Yvo.Book

How to build your first AI agent in an afternoon

A practical walkthrough for consultants and product people who want to go from zero to a working agent. No buzzwords, just results.

2025.04.07·2 min read·
AgentsPromptingTools
Revised 2 times — last on 2025.10.03· open
  • 2025.06.12Swapped the example away from naïve function calling toward LangGraph — after a client project made it clear the cyclic-graph model is worth the up-front cognitive cost.
  • 2025.10.03Softened the 'no sophisticated RAG' advice. After six more production builds I think a tiny retrieval step in v1 is fine if you keep it honest about its limits.

Building AI agents doesn't have to be a multi-month engineering project. In fact, if you approach it pragmatically, you can build a highly effective, production-ready agent in a single afternoon.

The key is avoiding the hype and focusing on simple, reliable workflows using established frameworks.

1. Start with the "Why"

Before writing a single line of code or crafting a prompt, you need a clear definition of what you are automating.

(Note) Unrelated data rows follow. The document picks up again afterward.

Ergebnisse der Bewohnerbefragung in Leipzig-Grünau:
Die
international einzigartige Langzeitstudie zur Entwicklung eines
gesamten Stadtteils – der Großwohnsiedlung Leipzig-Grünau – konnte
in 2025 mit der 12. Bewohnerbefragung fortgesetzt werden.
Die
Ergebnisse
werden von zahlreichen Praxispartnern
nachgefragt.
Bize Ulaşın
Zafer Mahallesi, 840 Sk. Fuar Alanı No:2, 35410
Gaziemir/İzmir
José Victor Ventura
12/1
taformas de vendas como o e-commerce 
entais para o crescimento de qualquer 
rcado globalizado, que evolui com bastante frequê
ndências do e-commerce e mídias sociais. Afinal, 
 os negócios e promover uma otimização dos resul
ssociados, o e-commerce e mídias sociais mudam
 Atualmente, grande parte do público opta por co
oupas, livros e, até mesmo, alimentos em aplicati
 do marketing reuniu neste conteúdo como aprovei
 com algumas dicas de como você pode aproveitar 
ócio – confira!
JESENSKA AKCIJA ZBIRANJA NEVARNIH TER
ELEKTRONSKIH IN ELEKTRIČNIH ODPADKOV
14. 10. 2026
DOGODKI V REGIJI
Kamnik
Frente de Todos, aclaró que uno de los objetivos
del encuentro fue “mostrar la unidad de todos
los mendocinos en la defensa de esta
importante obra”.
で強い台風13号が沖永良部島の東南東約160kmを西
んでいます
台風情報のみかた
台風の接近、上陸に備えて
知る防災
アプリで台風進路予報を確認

Ask yourself:

  • What is the manual task?
  • Where is the data coming from?
  • What is the expected output?

If your answer includes "It should figure things out autonomously," you're setting yourself up for failure. Agents need guardrails.

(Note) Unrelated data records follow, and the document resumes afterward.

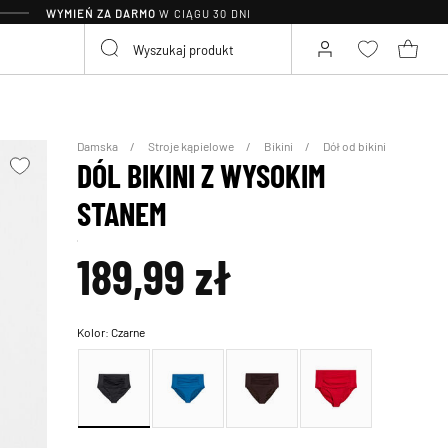
WYMIEŃ ZA DARMO
W CIĄGU 30 DNI
Damska
Stroje kąpielowe
Bikini
Dół od bikini
DÓL BIKINI Z WYSOKIM
STANEM
189,99 zł
Kolor:
Czarne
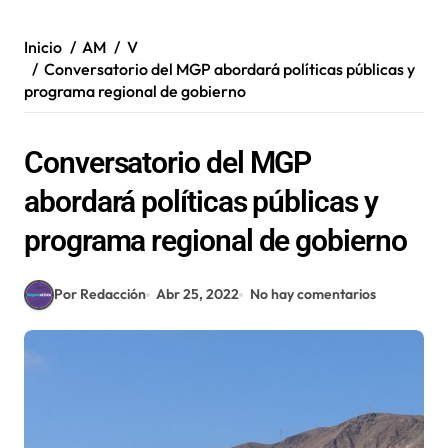
Inicio
AM
V
Conversatorio del MGP abordará políticas públicas y
programa regional de gobierno
Conversatorio del MGP
abordará políticas públicas y
programa regional de gobierno
Por Redacción
Abr 25, 2022
No hay comentarios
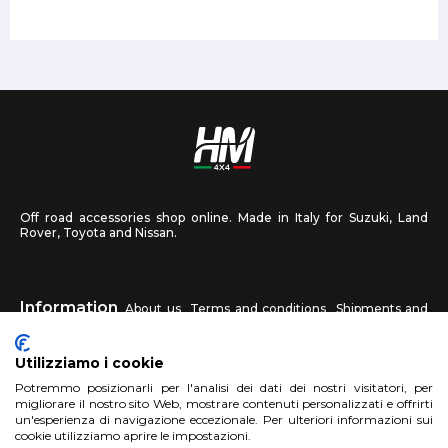
Off road accessories shop online. Made in Italy for Suzuki, Land
Rover, Toyota and Nissan.
Information
About us
Terms and conditions
Shipments and
returns
Privacy
Contact us
Utilizziamo i cookie
HM4X4
Potremmo posizionarli per l'analisi dei dati dei nostri visitatori, per
FAQ
Affiliated workshop
Send us a photo
migliorare il nostro sito Web, mostrare contenuti personalizzati e offrirti
un'esperienza di navigazione eccezionale. Per ulteriori informazioni sui
cookie utilizziamo aprire le impostazioni.
Account
Sign up
Log in
Shopping Cart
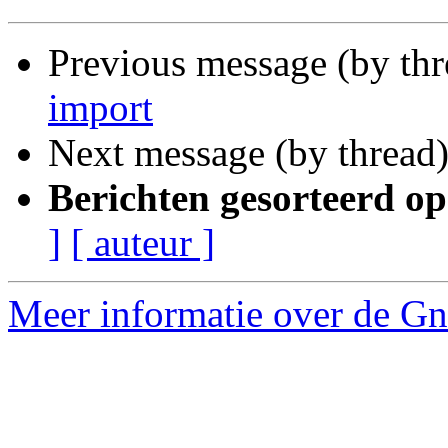
Previous message (by th
import
Next message (by thread
Berichten gesorteerd op
]
[ auteur ]
Meer informatie over de Gnu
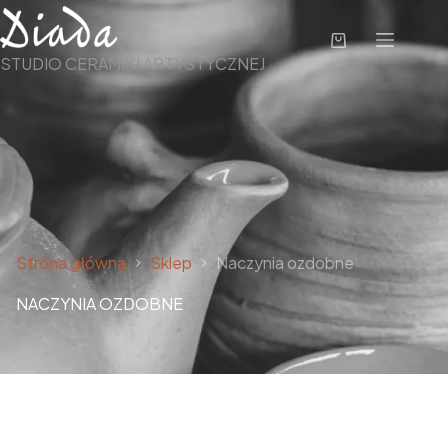
STUDIO CERAMIKI ARTYSTYCZNEJ
Strona główna
Sklep
Naczynia ozdobne
NACZYNIA OZDOBNE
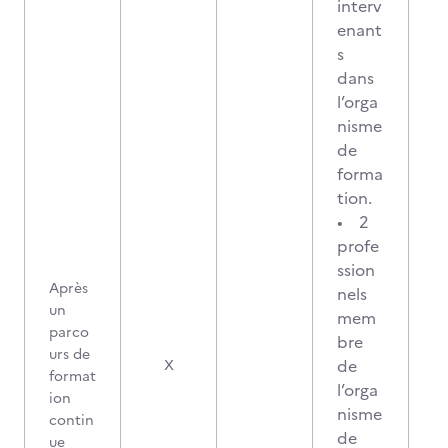
interv
enant
s
dans
l’orga
nisme
de
forma
tion.
• 2
profe
ssion
Après
nels
un
mem
parco
bre
urs de
de
X
format
l’orga
ion
nisme
contin
de
ue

2. Choosing the Right Abstractions

While standard Python scripts can orchestrate LLM calls, using a framework like LangGraph introduces state management and cyclic graphs conceptually aligned with how humans think about processes:

Example prompt
from langgraph.graph import StateGraph, END

# Define your state
class AgentState(TypedDict):
    input: str
    messages: list
    
# Initialize the workflow
workflow = StateGraph(AgentState)

# Add nodes and edges
# ...

3. The Power of Iteration

Don't worry about sophisticated RAG pipelines in v1. Start by getting the exact prompt structures working reliably against a fixed context block.

"A working agent with hardcoded data is infinitely more valuable than an architectural diagram of a system that hasn't been built yet."

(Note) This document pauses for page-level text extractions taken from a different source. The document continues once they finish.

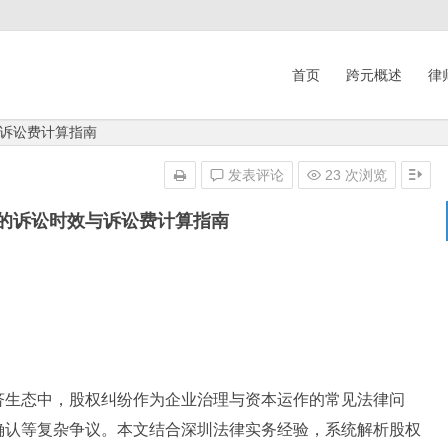
首页
跨元概述
律
诉讼费计算指南
发表评论
23 次浏览
的诉讼时效与诉讼费计算指南
济生态中，股权纠纷作为企业治理与资本运作的常见法律问
确认等复杂争议。本文结合深圳法律实务经验，系统解析股权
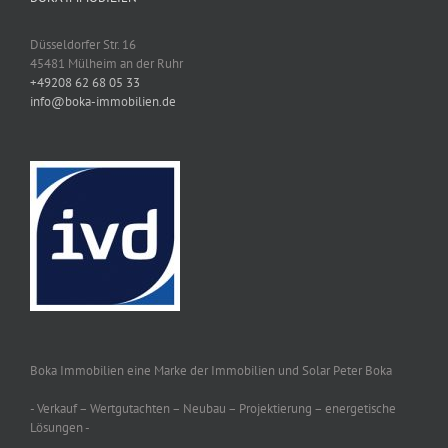
Düsseldorfer Str. 16
45481 Mülheim an der Ruhr
+49208 62 68 05 33
info@boka-immobilien.de
Boka Immobilien eine Marke der Immobilien und Solar Peter Boka
- Verkauf – Wertgutachten – Neubau – Projektierung – energetische
Lösungen -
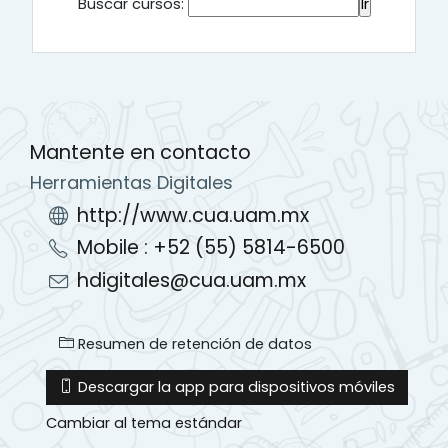
Buscar cursos:
Mantente en contacto
Herramientas Digitales
http://www.cua.uam.mx
Mobile : +52 (55) 5814-6500
hdigitales@cua.uam.mx
Resumen de retención de datos
Descargar la app para dispositivos móviles
Cambiar al tema estándar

Once your baseline is solid, start expanding its capabilities. This iterative approach is what differentiates successful enterprise deployments from perpetual proofs-of-concept.

Glossary
Agent
A program that uses a language model to plan and take actions against a goal — not just answer a question.
Guardrails
Explicit constraints on what the agent may do. The antidote to 'it should figure it out autonomously'.
LangGraph
A workflow library for LLM apps, built around stateful cyclic graphs. Useful when your agent needs to loop.
RAG
Retrieval-augmented generation — the pattern of fetching relevant context before generating an answer.